The Creek Side Clubhouse and Grill is now open from 9 a.m. to 9 p.m. seven days a week at the Gypsum Creek Clubhouse.
A grand opening is Saturday, April 13. The restaurant started its soft opening with Easter brunch last week, serving about 350 people throughout the day.
"We serve breakfast, lunch and dinner - for now, our breakfast menu is only available on Saturday and Sunday, though, until things pick up," said Chef Kenny Hanson.
Hanson has almost 20 years of experience in upscale kitchens around Vail. He started at the Marriott in Lionshead and left as a sous chef after eight years. He chef'ed for the Red Lion for five years and then the Beaver Creek Chophouse. At one point he helped Mike Rindone open a deli in Edwards and the two recently partnered with a third person to open Creek Side in Gypsum.
"I like the potential of the building," Hanson said. "I've played golf out here for a long time and never saw any restaurant in the clubhouse that worked."
Hanson and his partners are aiming for the long haul. Thanks to some food-supplier connections and a good deal on rent from the town of Gypsum, pretty much everything on the menu is under $10 - and portions are generous.
"We're trying to do a Gypsum price point, so you're not looking at upvalley prices," Hanson said. "At the Chophouse, we were selling $32 steaks and it was just steak on a plate."
The most expensive menu item on the Creek Side menu is a 10-ounce Angus New York strip steak grilled to order and served with a potato and fresh vegetables for $15. You can add shrimp on top of the steak for $18. Add a side salad for $2 more.
For $10, you can get sauteed salmon with a touch of garlic finished off with a balsamic glaze. Other entrees include fish and chips for $9, sauteed chicken breast for $9, shrimp and spinach pasta in sun-dried tomato cream sauce for $11, homemade lasagna for $9 and vegetarian pasta for $9.
Burgers are all $8 except for the classic bacon cheeseburger, which is $9. The other variations include a black and blue burger (blackened seasoning, blue cheese crumbles and crispy onion), a green chili burger and a reuben burger.
The chili burger is made with homemade green chili.
"I want to make as many things as I can home cooked," Hanson said.
That includes the restaurant's signature appetizer, Creek Side Chips.
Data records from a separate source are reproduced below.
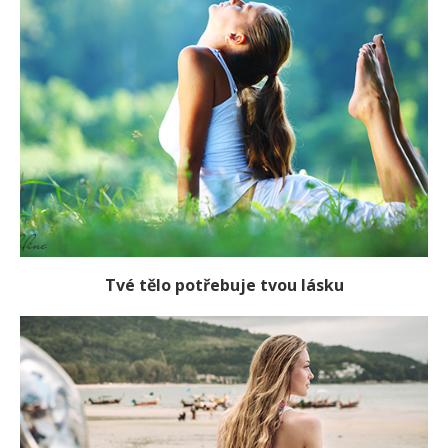
Tvé tělo potřebuje tvou lásku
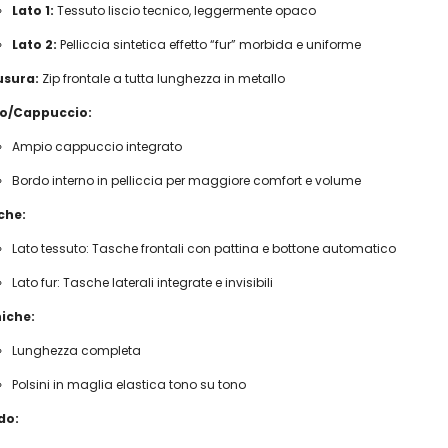
Lato 1:
Tessuto liscio tecnico, leggermente opaco
Lato 2:
Pelliccia sintetica effetto “fur” morbida e uniforme
usura:
Zip frontale a tutta lunghezza in metallo
lo/Cappuccio:
Ampio cappuccio integrato
Bordo interno in pelliccia per maggiore comfort e volume
che:
Lato tessuto: Tasche frontali con pattina e bottone automatico
Lato fur: Tasche laterali integrate e invisibili
iche:
Lunghezza completa
Polsini in maglia elastica tono su tono
do:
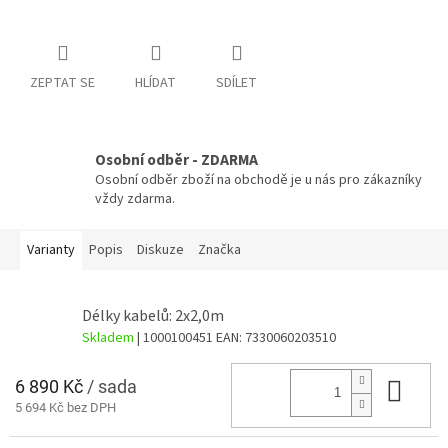
ZEPTAT SE
HLÍDAT
SDÍLET
Osobní odběr - ZDARMA
Osobní odběr zboží na obchodě je u nás pro zákazníky
vždy zdarma.
Varianty
Popis
Diskuze
Značka
Délky kabelů: 2x2,0m
Skladem
| 1000100451
EAN:
7330060203510
6 890 Kč
/ sada
Do 
5 694 Kč bez DPH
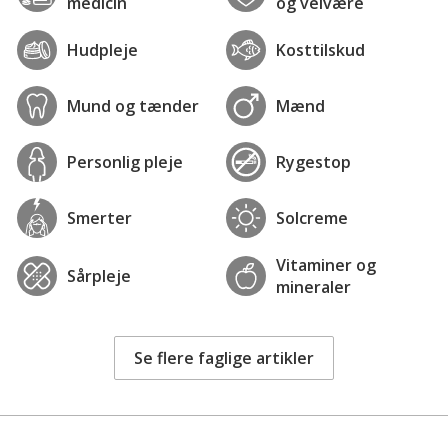
medicin
og velvære
Hudpleje
Kosttilskud
Mund og tænder
Mænd
Personlig pleje
Rygestop
Smerter
Solcreme
Vitaminer og
Sårpleje
mineraler
Se flere faglige artikler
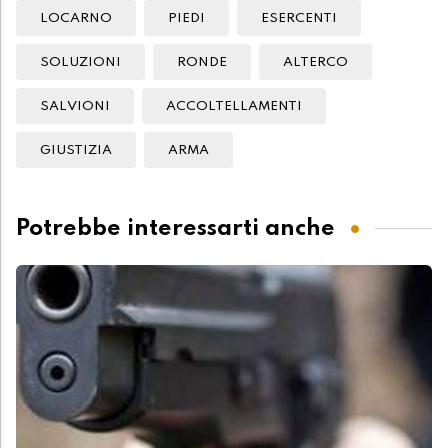
LOCARNO
PIEDI
ESERCENTI
SOLUZIONI
RONDE
ALTERCO
SALVIONI
ACCOLTELLAMENTI
GIUSTIZIA
ARMA
Potrebbe interessarti anche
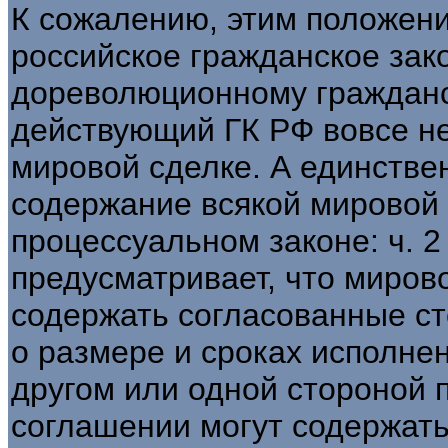
К сожалению, этим положени
российское гражданское зак
дореволюционному гражданс
действующий ГК РФ вовсе н
мировой сделке. А единств
содержание всякой мировой 
процессуальном законе: ч. 2
предусматривает, что миров
содержать согласованные ст
о размере и сроках исполнен
другом или одной стороной 
соглашении могут содержать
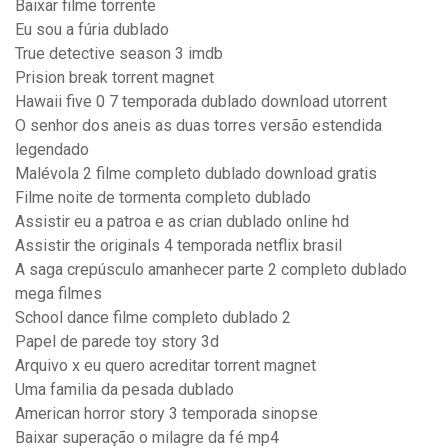
Baixar filme torrente
Eu sou a fúria dublado
True detective season 3 imdb
Prision break torrent magnet
Hawaii five 0 7 temporada dublado download utorrent
O senhor dos aneis as duas torres versão estendida
legendado
Malévola 2 filme completo dublado download gratis
Filme noite de tormenta completo dublado
Assistir eu a patroa e as crian dublado online hd
Assistir the originals 4 temporada netflix brasil
A saga crepúsculo amanhecer parte 2 completo dublado
mega filmes
School dance filme completo dublado 2
Papel de parede toy story 3d
Arquivo x eu quero acreditar torrent magnet
Uma familia da pesada dublado
American horror story 3 temporada sinopse
Baixar superação o milagre da fé mp4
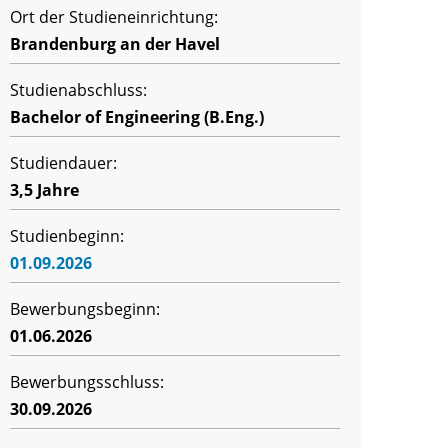
Ort der Studieneinrichtung:
Brandenburg an der Havel
Studienabschluss:
Bachelor of Engineering (B.Eng.)
Studiendauer:
3,5 Jahre
Studienbeginn:
01.09.2026
Bewerbungsbeginn:
01.06.2026
Bewerbungsschluss:
30.09.2026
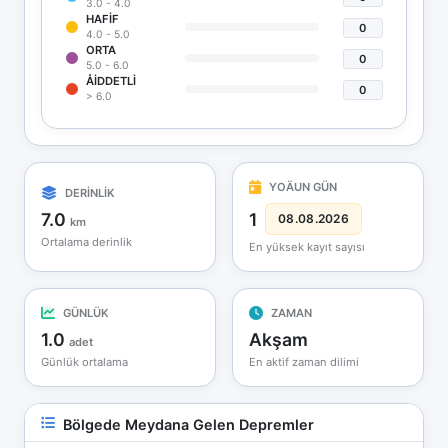
3.0 - 4.0
HAFIF
0
4.0 - 5.0
ORTA
0
5.0 - 6.0
ÅIDDETLI
0
> 6.0
YOÄUN GÜN
DERİNLİK
7.0
1
08.08.2026
km
Ortalama derinlik
En yüksek kayıt sayısı
GÜNLÜK
ZAMAN
1.0
Akşam
adet
Günlük ortalama
En aktif zaman dilimi
Bölgede Meydana Gelen Depremler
For $6, the plate of homemade potato chips covered with melted cheese, tomatoes, bacon, green onion and ranch dressing is almost a meal in itself.
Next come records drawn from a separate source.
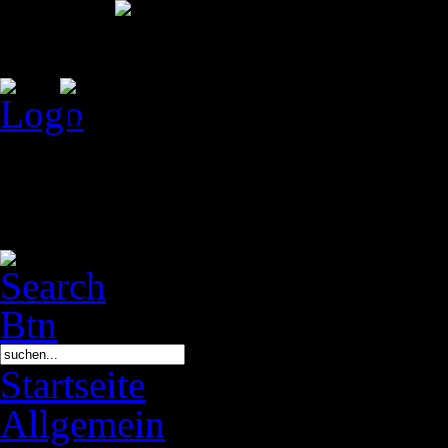
Das Bootcamp L.E. ist ein T
Sammelkartenspieler mit Wur
über Decks, Karten und Ver
Startseite
Allgemein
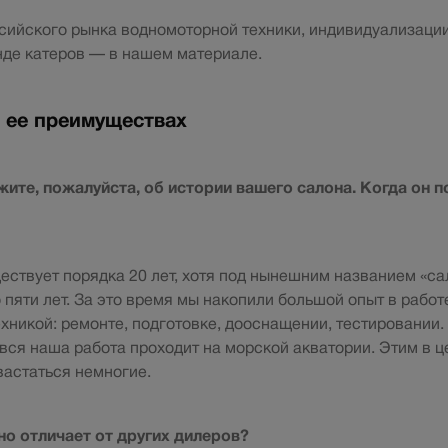
сийского рынка водномоторной техники, индивидуализации
де катеров — в нашем материале.
 ее преимуществах
ите, пожалуйста, об истории вашего салона. Когда он п
ствует порядка 20 лет, хотя под нынешним названием «cал
 пяти лет. За это время мы накопили большой опыт в работ
хникой: ремонте, подготовке, дооснащении, тестировании.
ся наша работа проходит на морской акватории. Этим в ц
вастаться немногие.
но отличает от других дилеров?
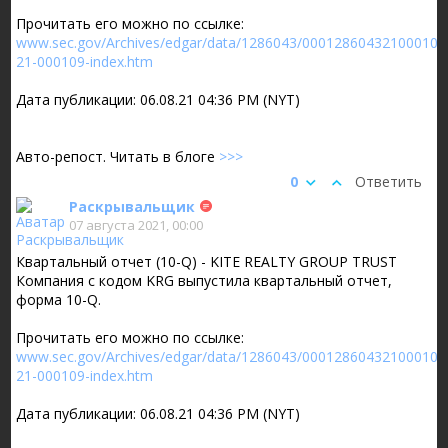
Прочитать его можно по ссылке:
www.sec.gov/Archives/edgar/data/1286043/000128604321000109
21-000109-index.htm
Дата публикации: 06.08.21 04:36 PM (NYT)
Авто-репост. Читать в блоге
>>>
0
Ответить
Раскрывальщик
07 августа 2021, 00:00
Квартальный отчет (10-Q) - KITE REALTY GROUP TRUST
Компания с кодом KRG выпустила квартальный отчет,
форма 10-Q.
Прочитать его можно по ссылке:
www.sec.gov/Archives/edgar/data/1286043/000128604321000109
21-000109-index.htm
Дата публикации: 06.08.21 04:36 PM (NYT)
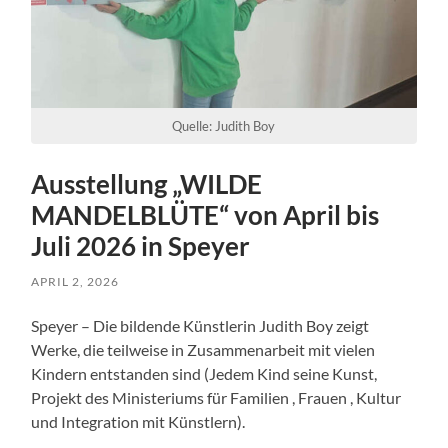
Quelle: Judith Boy
Ausstellung „WILDE
MANDELBLÜTE“ von April bis
Juli 2026 in Speyer
APRIL 2, 2026
Speyer – Die bildende Künstlerin Judith Boy zeigt
Werke, die teilweise in Zusammenarbeit mit vielen
Kindern entstanden sind (Jedem Kind seine Kunst,
Projekt des Ministeriums für Familien , Frauen , Kultur
und Integration mit Künstlern).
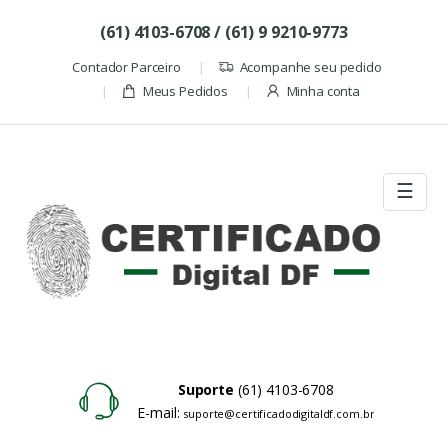
Skip to navigation
Skip to content
(61) 4103-6708 / (61) 9 9210-9773
Contador Parceiro
Acompanhe seu pedido
Meus Pedidos
Minha conta
☰
Suporte
(61) 4103-6708
E-mail:
suporte@certificadodigitaldf.com.br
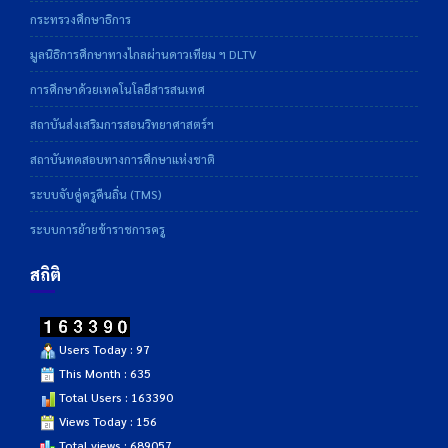
กระทรวงศึกษาธิการ
มูลนิธิการศึกษาทางไกลผ่านดาวเทียม ฯ DLTV
การศึกษาด้วยเทคโนโลยีสารสนเทศ
สถาบันส่งเสริมการสอนวิทยาศาสตร์ฯ
สถาบันทดสอบทางการศึกษาแห่งชาติ
ระบบจับคู่ครูคืนถิ่น (TMS)
ระบบการย้ายข้าราชการครู
สถิติ
Users Today : 97
This Month : 635
Total Users : 163390
Views Today : 156
Total views : 689057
Hanson said the hand-breaded calamari served with a special sauce and lemon for $10 is one of his creations, as is the classic French onion soup, which is $6.
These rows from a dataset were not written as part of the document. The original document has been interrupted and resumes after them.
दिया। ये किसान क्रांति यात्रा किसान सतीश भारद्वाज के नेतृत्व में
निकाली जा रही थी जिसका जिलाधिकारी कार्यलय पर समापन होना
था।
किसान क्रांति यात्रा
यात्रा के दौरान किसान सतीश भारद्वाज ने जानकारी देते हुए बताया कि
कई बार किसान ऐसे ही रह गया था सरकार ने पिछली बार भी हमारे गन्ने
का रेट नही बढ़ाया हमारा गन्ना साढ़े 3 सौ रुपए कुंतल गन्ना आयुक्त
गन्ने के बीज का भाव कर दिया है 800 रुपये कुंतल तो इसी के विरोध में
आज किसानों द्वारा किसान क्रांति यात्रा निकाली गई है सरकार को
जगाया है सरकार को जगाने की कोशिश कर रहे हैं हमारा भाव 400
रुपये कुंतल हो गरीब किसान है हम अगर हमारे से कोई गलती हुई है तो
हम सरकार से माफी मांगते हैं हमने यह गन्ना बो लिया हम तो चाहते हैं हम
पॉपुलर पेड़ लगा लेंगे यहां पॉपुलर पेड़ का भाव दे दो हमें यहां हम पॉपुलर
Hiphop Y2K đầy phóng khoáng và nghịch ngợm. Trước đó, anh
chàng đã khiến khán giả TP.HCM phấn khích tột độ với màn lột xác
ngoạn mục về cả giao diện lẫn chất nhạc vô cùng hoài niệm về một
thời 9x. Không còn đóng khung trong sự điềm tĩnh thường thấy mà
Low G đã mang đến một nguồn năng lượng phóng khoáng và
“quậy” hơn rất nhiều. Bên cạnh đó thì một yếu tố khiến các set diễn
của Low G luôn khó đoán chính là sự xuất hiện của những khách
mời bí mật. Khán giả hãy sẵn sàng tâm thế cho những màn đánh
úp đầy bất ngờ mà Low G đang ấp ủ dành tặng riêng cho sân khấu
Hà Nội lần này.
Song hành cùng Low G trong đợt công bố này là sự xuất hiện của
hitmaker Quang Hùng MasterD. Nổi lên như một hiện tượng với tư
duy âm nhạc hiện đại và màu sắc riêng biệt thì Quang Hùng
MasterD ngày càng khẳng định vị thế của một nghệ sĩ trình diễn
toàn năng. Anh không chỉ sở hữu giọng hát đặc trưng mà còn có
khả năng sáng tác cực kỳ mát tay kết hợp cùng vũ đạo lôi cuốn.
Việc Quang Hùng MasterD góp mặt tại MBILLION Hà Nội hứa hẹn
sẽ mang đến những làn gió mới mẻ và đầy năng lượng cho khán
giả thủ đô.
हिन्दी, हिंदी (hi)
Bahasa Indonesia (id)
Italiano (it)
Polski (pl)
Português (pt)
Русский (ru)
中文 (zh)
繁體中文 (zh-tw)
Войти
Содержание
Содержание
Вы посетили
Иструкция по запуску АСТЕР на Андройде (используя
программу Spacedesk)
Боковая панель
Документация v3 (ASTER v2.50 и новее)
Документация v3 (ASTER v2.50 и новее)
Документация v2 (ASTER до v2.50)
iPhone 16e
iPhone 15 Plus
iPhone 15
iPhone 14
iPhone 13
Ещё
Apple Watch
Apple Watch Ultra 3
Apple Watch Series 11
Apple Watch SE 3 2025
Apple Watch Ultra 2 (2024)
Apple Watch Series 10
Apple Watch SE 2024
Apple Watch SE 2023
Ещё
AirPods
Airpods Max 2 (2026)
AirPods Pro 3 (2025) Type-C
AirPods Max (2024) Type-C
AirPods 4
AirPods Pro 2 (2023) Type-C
The restaurant's salads include a classic Ceasar for $7, or $9 with chicken, a cobb salad for $8, a cranberry walnut salad for $8, grilled salmon salad for $8 and a spinach salad with cranberries, walnuts, strawberries, goat cheese, hard-boiled egg and croutons for $7.
There aren't many places you can order a true corned-beef reuben sandwich but the Creek Side is one of them. A turkey reuben is also available ($8).
Dominating the breakfast menu is the Bogey Breakfast Scramble, two eggs with a choice of five items for $8. Then there are the huevos rancheros served with two eggs any style on corn tortillas, with black beans, green chili, cheese, potatoes and a warm flour tortilla for $7. French toast is $6 and pancakes are $5. The breakfast sandwich and breakfast burrito are $4.
Opening the restaurant has required Hanson to put in a lot of 12-hour days, but he's OK with that.
"Food is the only thing I've ever really done," he said. "It's nice to be working for myself."
Waitress Sarah Maillet said she's worked in restaurants for many years and likes her job at Creek Side.
"It's a good atmosphere here," she said. "It's family oriented. We have two bars, so there's a place for loud happy hours and a place to be away from that."
There are grab-n-go sandwiches for golfers, too, she added.